Warum wir Pfingsten feiern / Ein Beitrag unseres Gemeindemitgliedes Johann Wackernagel

Warum wir Pfingsten feiern / Ein Beitrag unseres Gemeindemitgliedes Johann Wackernagel

In einigen Gegenden unseres Landes sind noch heute Pfingstbräuche lebendig, die nach dem Winter die Vorfreude auf wärmere Tage und neues Leben ausdrücken: Der mit vielen Blumen geschmückte „Pfingstochse“ wird mit der Rinderherde auf die Alm getrieben, andernorts wird unter dem mit Blumen und bunten Bändern versehenen „Pfingstbaum“ gefeiert, in östlichen Gegenden werden die Haustüren mit frischem Birkengrün eingerahmt.

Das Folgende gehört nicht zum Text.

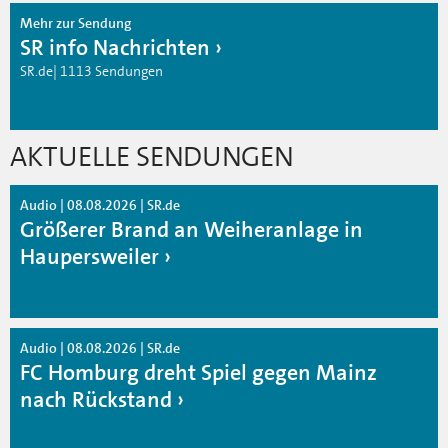
Mehr zur Sendung
SR info Nachrichten
SR.de| 1113 Sendungen
AKTUELLE SENDUNGEN
Audio | 08.08.2026 | SR.de
Größerer Brand an Weiheranlage in
Haupersweiler
Audio | 08.08.2026 | SR.de
FC Homburg dreht Spiel gegen Mainz
nach Rückstand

Diese und andere Bräuche stammen möglicherweise aus vorchristlicher Zeit.

Nun meint das Wort „Pfingsten“ (altgriechisch: pentecoste hemera) den fünfzigsten Tag nach dem Ostersonntag. Damit ist ein Zusammenhang mit dem christlichen Osterfest hergestellt. Während die Evangelien das Leben Jesu und seinen Tod erzählen, erfahren wir in der Apostelgeschichte des Paulus, was nach dem Tode Jesu in Jerusalem geschah.

Mit Sicherheit lebten die Jünger in der Angst, ebenso wie Jesus vor Gericht gestellt und verurteilt zu werden. „Bist du nicht einer von denen?“ wurde Petrus ja von einem Römer schon gefragt. Also hielten sich die Jünger verborgen, trafen sich heimlich. Was dann, fünfzig Tage nach Ostersonntag, geschah, liest sich so: „Plötzlich hörte man ein mächtiges Rauschen, wie wenn ein Sturm vom Himmel herabweht. Das Rauschen erfüllte das ganze Haus, in dem sie waren. Dann sah man etwas wie Feuer, das sich zerteilte, und auf jedem von ihnen ließ sich eine Flammenzunge nieder. Alle wurden vom Geist Gottes erfüllt und begannen in verschiedenenSprachenzureden.“ (Apostelgeschichte2,2-4).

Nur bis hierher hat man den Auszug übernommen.